Enfin ce fut ce jour où je me suis retrouvé près d’une cheminée dans une grande pièce, une table garnie de mille victuailles me laissant présager le festin de noël. Des mains douces et légères m’avaient garni de boules multicolores, de guirlandes aux couleurs qu’on ne peut définir, et de mille bougies sur mes frêles aiguilles. Au plus haut de ma tête, on y a mis une étoile et au pied de mon tronc mutilé, on posa alors un grand nombre de cadeaux. Et puis lorsque la fête fut hélas terminée, on me déshabillât et on me jetât là bas, sous ce gros tas d’ordures.

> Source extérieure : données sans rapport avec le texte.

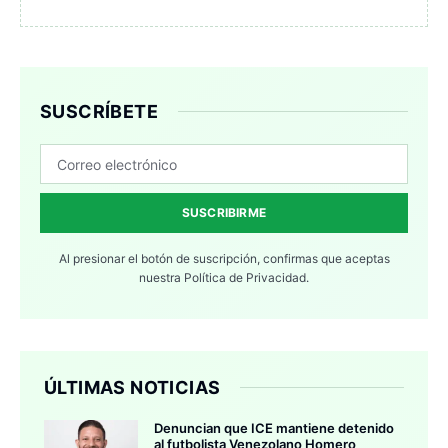
SUSCRÍBETE
SUSCRIBIRME
Al presionar el botón de suscripción, confirmas que aceptas
nuestra
Política de Privacidad.
ÚLTIMAS NOTICIAS
Denuncian que ICE mantiene detenido
al futbolista Venezolano Homero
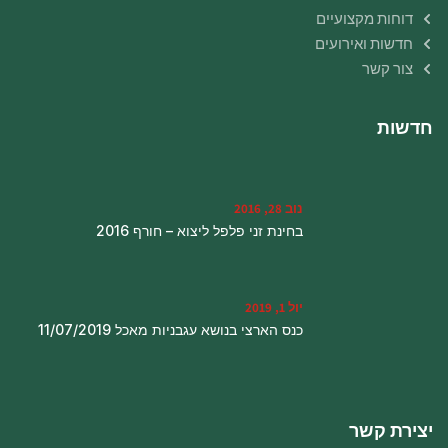
דוחות מקצועיים
חדשות ואירועים
צור קשר
חדשות
נוב 28, 2016
בחינת זני פלפל ליצוא – חורף 2016
יול 1, 2019
כנס הארצי בנושא עגבניות מאכל 11/07/2019
יצירת קשר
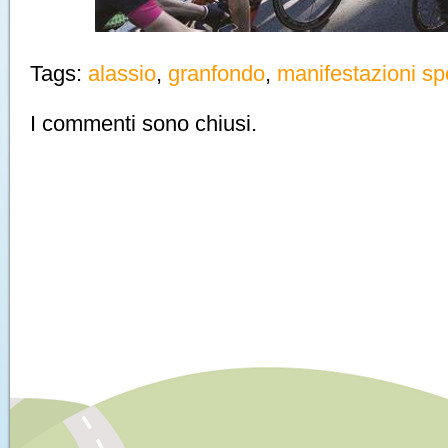
Tags:
alassio
,
granfondo
,
manifestazioni sp
I commenti sono chiusi.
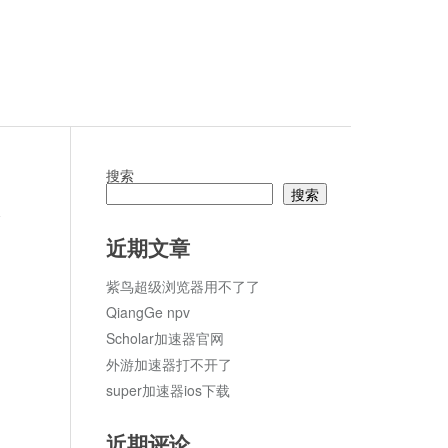
搜索
搜索
论
近期文章
紫鸟超级浏览器用不了了
QiangGe npv
Scholar加速器官网
外游加速器打不开了
super加速器ios下载
近期评论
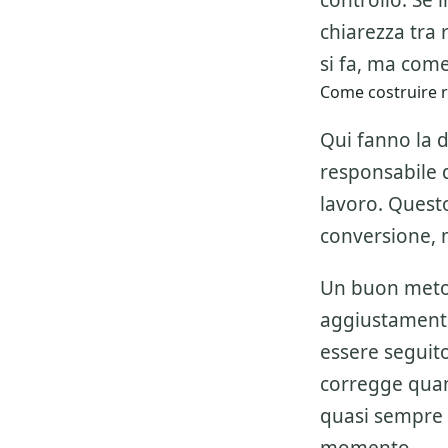
controllo. Se 
chiarezza tra 
si fa, ma come
Come costruire ri
Qui fanno la d
responsabile de
lavoro. Questo
conversione, 
Un buon metod
aggiustamenti
essere seguito 
corregge quan
quasi sempre 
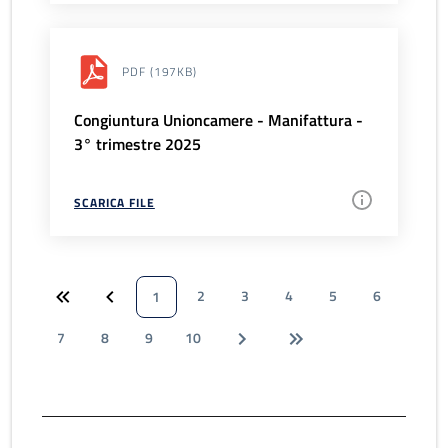
PDF
(197KB)
Congiuntura Unioncamere - Manifattura -
3° trimestre 2025
SCARICA FILE
2
3
4
5
6
1
7
8
9
10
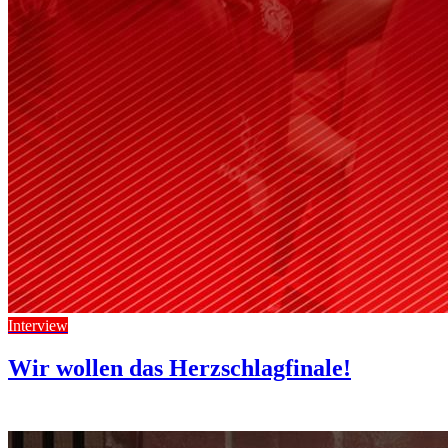
Interview
Wir wollen das Herzschlagfinale!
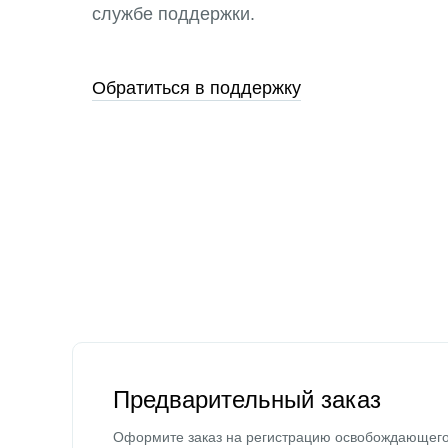
службе поддержки.
Обратиться в поддержку
Предварительный заказ
Оформите заказ на регистрацию освобождающег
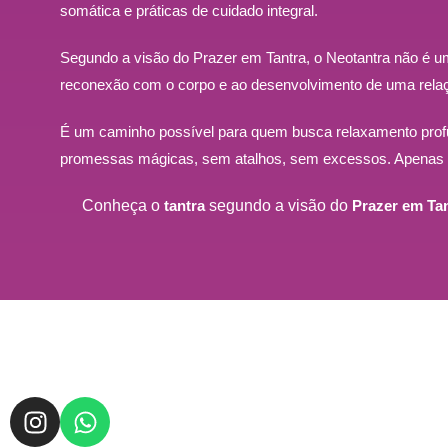
somática e práticas de cuidado integral.
Segundo a visão do Prazer em Tantra, o Neotantra não é u
reconexão com o corpo e ao desenvolvimento de uma rela
É um caminho possível para quem busca relaxamento profu
promessas mágicas, sem atalhos, sem excessos. Apenas p
Conheça o
tantra
segundo a visão do
Prazer em Ta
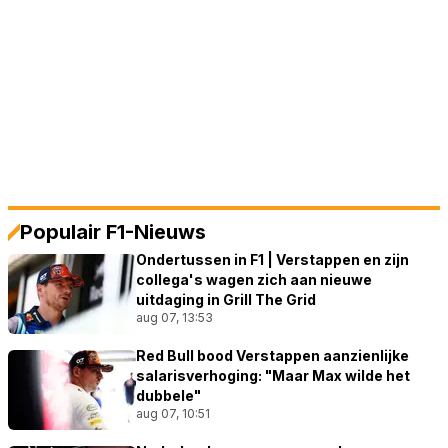
Populair F1-Nieuws
Ondertussen in F1 | Verstappen en zijn
collega's wagen zich aan nieuwe
uitdaging in Grill The Grid
aug 07, 13:53
Red Bull bood Verstappen aanzienlijke
salarisverhoging: "Maar Max wilde het
dubbele"
aug 07, 10:51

C’est peut être le Dieu, celui de la forêt qui me poussa ce jour là sur ce chemin de terre où je t’ai ramassé. Quelques frêles racines qui avaient repoussé laissaient croire au miracle. Ca fait plus de trente ans que je t’ai replanté, au milieu du grand champ, tout près de ma demeure, et chaque année quand vient la veille de noël, ton corps majestueux brille de mille feux, et de tout le pays et des contrées voisines, les gens viennent te voir et même se prosterner. C’est des millions d’étoiles qui brillent de partout faisant comme un soleil illuminant le ciel, des boules par centaines pendent le long des branches, et des guirlandes aux couleurs des plus beaux arcs-en-ciel retombent en cascades. Dans le champ tout entier sortent d’un peu partout des roses de noël te faisant un parterre d’une immense beauté.
Merci à toi sapin, merci de me donner chaque année à noël le plus beau des cadeaux que l’on puisse m’offrir, ton amour et ta reconnaissance. Sache que grâce à toi, dans toute ta forêt, aucun petit sapin n’a été recoupé pour le jour de noël.
Et depuis ce jour là, chaque année pour noël, des sapins en plastique font partie de la fête, vous laissant vivre en paix dans vos belles forêts, pour que pour vous aussi, noël soit jour de fête.